Высоко в небе сияла полная луна, а по обе стороны дороги тянулись высокие заросли кукурузы — настоящий густой шелестящий лес. Была, как и сейчас, середина августа, и по ночам уже чувствовалась прохлада. Пытаясь разогнать тоску и думая, что я заснул в телеге, отец вел разговор с волами:
«Эх, волы вы мои волы, какие вы были молоденькие, когда купил я вас у Кэпручу-барышника, какие вы тогда были молоденькие. Восемь лет прошло с тех пор, восемь лет вы трудились вместе со мной и с моей Марией весной и летом, осенью и зимой — и вот теперь состарились, мои милые. И я вместе с вами состарился, и Мария моя постарела, вот так-то, круторогие…»
Мы двигались к Руши-де-Веде. Недавно дорогу засыпали щебенкой, она скрежетала под колесами, от нее кровоточили копыта у волов. Волы слышали, что говорил им отец, но разве они понимали? Они медленно и равнодушно шли вперед, молча двигались сквозь время, которому нет начала и нет конца.
«Эх, волы мои милые, состарились вы вместе со мной и моей Марией; трудились вы вместе с нами, а теперь состарились; и гоню я вас на базар на продажу; продам я вас мяснику, а он вас и зарежет…»
Я видел, как режут цыплят, видел, как режут индюков и индюшек, козлят и ягнят, козлов и баранов, я знал, как режут телят и коров, знал, как режут и быков: полоснут по горлу ножом, полоснут — и конец. У нас в Омиде скотину резали во дворе у корчмаря Бучука или у другого корчмаря, Томы Окы, но совсем не каждый день. А в городе все по-другому. В Руши-де-Веде и в Турну люди и за стол не сядут, если нет мяса. Мясники едва поспевают их обслуживать. И наши волы… наши волы…
«Эх, волы мои родные, мои милые, будь у меня все, что надо, кормил бы я вас и не гонял на работу, жили бы вы у меня на дворе и умерли от старости. Но я бедный человек, мои милые, дом у меня полон детей, потому и должен я вас продать мясникам на убой…»
Волы медленно шагают вперед, двигаются через время, которому нет ни начала ни конца, и тянут за собой телегу. Скрипит щебень под колесами, а волы ничего не понимают, что там говорит им отец. А может, они все понимают, но пресытились такой жизнью и покорно подчиняются судьбе.
«Давай-давай! Шагай, Рыжий! Шагай, Серый!»

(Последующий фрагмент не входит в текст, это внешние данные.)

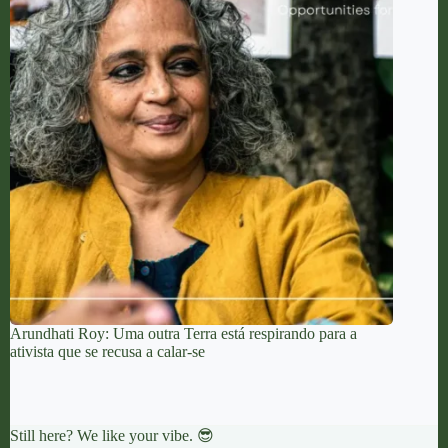
Arundhati Roy: Uma outra Terra está respirando para a
ativista que se recusa a calar-se
Still here? We like your vibe. 😎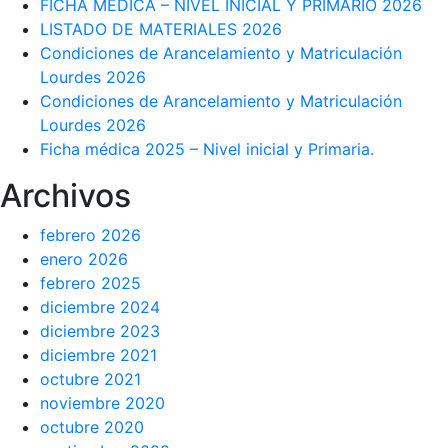
FICHA MÉDICA – NIVEL INICIAL Y PRIMARIO 2026
LISTADO DE MATERIALES 2026
Condiciones de Arancelamiento y Matriculación
Lourdes 2026
Condiciones de Arancelamiento y Matriculación
Lourdes 2026
Ficha médica 2025 – Nivel inicial y Primaria.
Archivos
febrero 2026
enero 2026
febrero 2025
diciembre 2024
diciembre 2023
diciembre 2021
octubre 2021
noviembre 2020
octubre 2020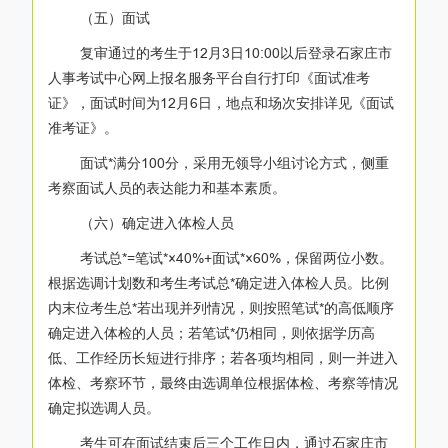
（五）面试
复审通过的考生于12月3日10:00以后登录石家庄市
人事考试中心网上报名服务平台自行打印《面试准考
证》，面试时间为12月6日，地点和场次安排详见《面试
准考证》。
面试*满分100分，采用无领导小组讨论方式，侧重
考察面试人员的表达能力和基本素质。
（六）确定进入体检人员
考试总*=笔试*×40%+面试*×60%，保留两位小数。
根据选调计划数和考生考试总*确定进入体检人员。比例
内末位考生总*若出现并列情况，则按照笔试*的高低顺序
确定进入体检的人员；若笔试*仍相同，则依据学历高
低、工作经历长短进行排序；若各项均相同，则一并进入
体检、考察环节，最终由选调单位根据体检、考察等情况
确定拟选调人员。
考生可在面试结束后三个工作日内，通过石家庄市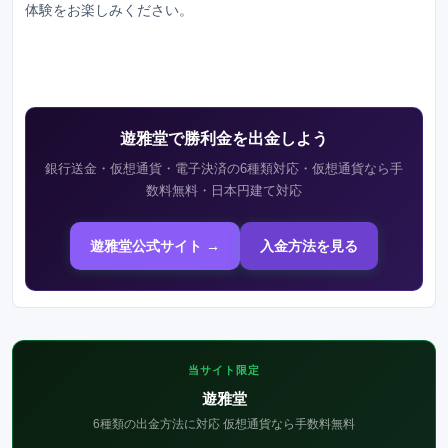
体験をお楽しみください。
遊雅堂で勝利金を出金しよう
銀行送金・仮想通貨・電子決済の6種類対応・仮想通貨なら手
数料無料・日本円建て対応
遊雅堂公式サイト →
入金方法を見る
当サイト限定
遊雅堂
6種類の出金方法に対応 仮想通貨なら手数料無料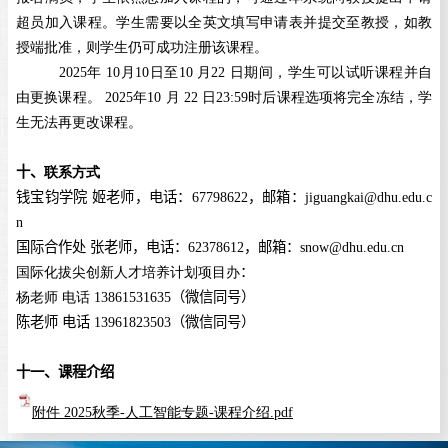
超员加入课程。学生需要以全英文填写申请表并提交至教授，如教
授端批准，则学生仍可成功注册该课程。
2025
年
10
月
10
日至
10
月
22
日期间，学生可以试听课程并自
由更换课程。
2025
年
10
月
22
日
23:
5
9
时后课程选项将完全冻结，学
生无法再更改课程。
十、
联系方式
钱宝钧学院 姬老师，电话：
67798622
，邮箱：
jiguangkai@dhu.edu.c
n
国际合作处 张老师，电话：
62378612
，邮箱：
snow@dhu.edu.cn
国际化拔尖创新人才培养计划项目办
：
杨老师 电话
13861531635
（
微信同号
）
陈老师 电话
13961823503
（
微信同号
）
十一、课程介绍
附件 2025秋季-人工智能专题-课程介绍.pdf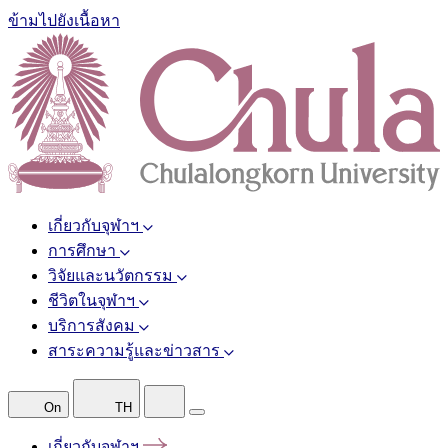
ข้ามไปยังเนื้อหา
เกี่ยวกับจุฬาฯ
การศึกษา
วิจัยและนวัตกรรม
ชีวิตในจุฬาฯ
บริการสังคม
สาระความรู้และข่าวสาร
On
TH
เกี่ยวกับจุฬาฯ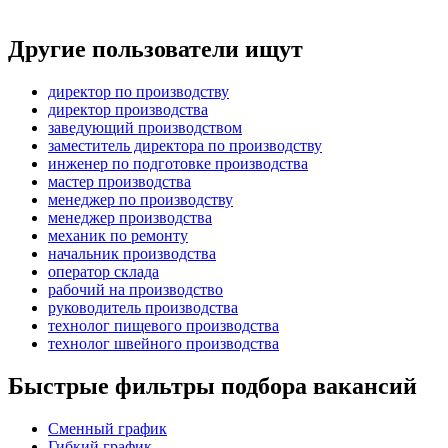
Другие пользователи ищут
директор по производству
директор производства
заведующий производством
заместитель директора по производству
инженер по подготовке производства
мастер производства
менеджер по производству
менеджер производства
механик по ремонту
начальник производства
оператор склада
рабочий на производство
руководитель производства
технолог пищевого производства
технолог швейного производства
Быстрые фильтры подбора вакансий
Сменный график
Гибкий график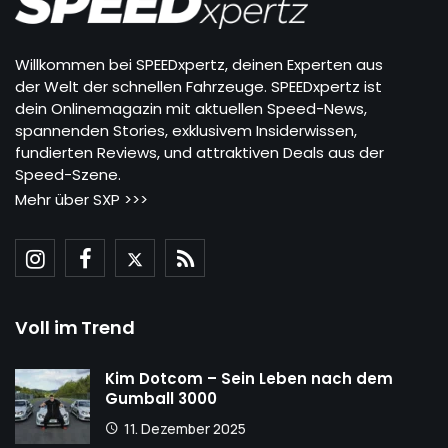
Willkommen bei SPEEDxpertz, deinen Experten aus
der Welt der schnellen Fahrzeuge. SPEEDxpertz ist
dein Onlinemagazin mit aktuellen Speed-News,
spannenden Stories, exklusivem Insiderwissen,
fundierten Reviews, und attraktiven Deals aus der
Speed-Szene.
Mehr über SXP >>>
Voll im Trend
Kim Dotcom – Sein Leben nach dem
Gumball 3000
11. Dezember 2025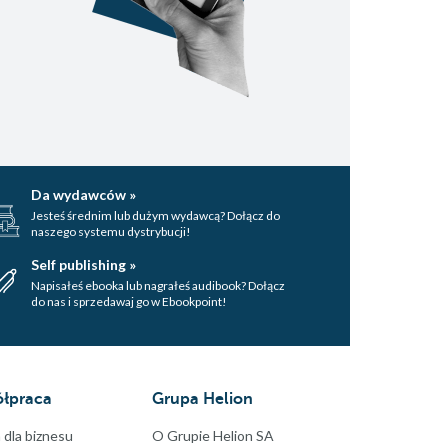
Da wydawców »
Jesteś średnim lub dużym wydawcą? Dołącz do
naszego systemu dystrybucji!
Self publishing »
Napisałeś ebooka lub nagrałeś audibook? Dołącz
do nas i sprzedawaj go w Ebookpoint!
łpraca
Grupa Helion
 dla biznesu
O Grupie Helion SA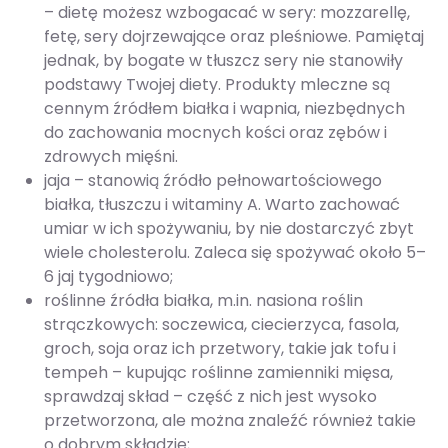
– dietę możesz wzbogacać w sery: mozzarellę,
fetę, sery dojrzewające oraz pleśniowe. Pamiętaj
jednak, by bogate w tłuszcz sery nie stanowiły
podstawy Twojej diety. Produkty mleczne są
cennym źródłem białka i wapnia, niezbędnych
do zachowania mocnych kości oraz zębów i
zdrowych mięśni.
jaja – stanowią źródło pełnowartościowego
białka, tłuszczu i witaminy A. Warto zachować
umiar w ich spożywaniu, by nie dostarczyć zbyt
wiele cholesterolu. Zaleca się spożywać około 5–
6 jaj tygodniowo;
roślinne źródła białka, m.in. nasiona roślin
strączkowych: soczewica, ciecierzyca, fasola,
groch, soja oraz ich przetwory, takie jak tofu i
tempeh – kupując roślinne zamienniki mięsa,
sprawdzaj skład – część z nich jest wysoko
przetworzona, ale można znaleźć również takie
o dobrym składzie;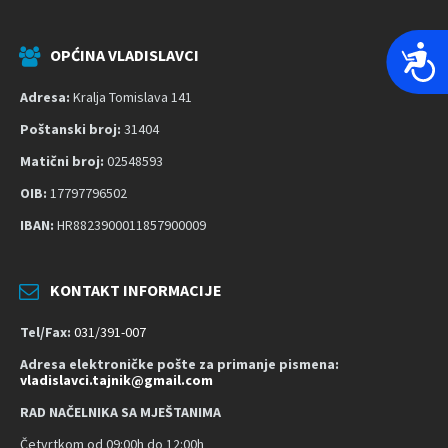
P
OPĆINA VLADISLAVCI
r
Adresa:
Kralja Tomislava 141
i
s
Poštanski broj:
31404
t
Matični broj:
02548593
u
OIB:
17797796502
p
a
IBAN:
HR8823900011857900009
č
n
KONTAKT INFORMACIJE
o
s
Tel/Fax:
031/391-007
t
Adresa elektroničke pošte za primanje pismena:
vladislavci.tajnik@gmail.com
RAD NAČELNIKA SA MJEŠTANIMA
Četvrtkom od 09:00h do 12:00h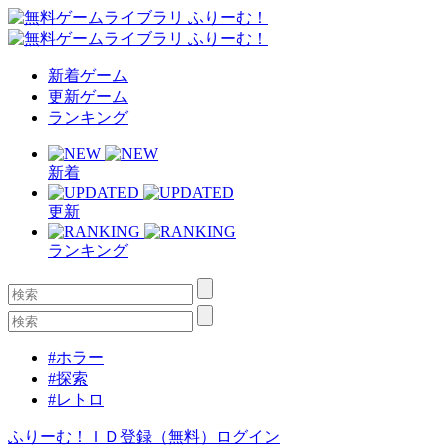
新着ゲーム
更新ゲーム
ランキング
新着
更新
ランキング
#ホラー
#探索
#レトロ
ふりーむ！ＩＤ登録（無料）
ログイン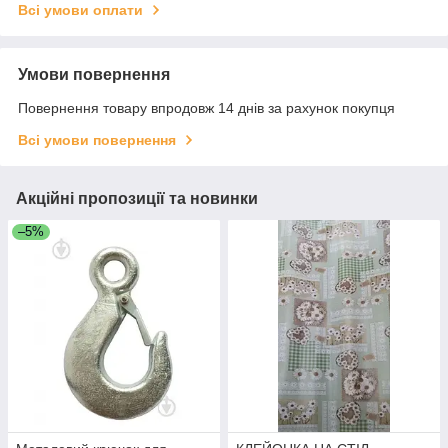
Всі умови оплати
Умови повернення
Повернення товару впродовж 14 днів за рахунок покупця
Всі умови повернення
Акційні пропозиції та новинки
–5%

В небе над нашими головами сияет луна, щедро рассыпаны звезды, скользят какие-то тени. Кто знает, может быть, тени, что мы видим на небе, вовсе не тени, а души умерших. А у волов тоже есть душа. Если нет у них души, то почему? А если у них есть душа, то куда же она девается, когда волов зарежет мясник и мясо их продадут на базаре?
Я привык к нашим волам, привык к Рыжему и Серому. Это добрые волы, они никогда не бодались. Я вырос возле них, ползал у них под ногами, держался за их рога, и они ни разу меня не боднули, не сделали мне ничего плохого.
«Не нужны мне норовистые волы, как бы, не дай бог, детей не забодали!»
Волы были добрые, покладистые, но теперь они уже не могут работать. Теперь отец продаст их в городе мясникам на убой. Я представил себе, как им перерезают горло, как с них сдирают шкуру, как их разделывают и подвешивают куски мяса на крюки в мясной лавке Тоне, потому что не кто иной, как дядя Тоне, мамин брат, мясник, купит наших волов.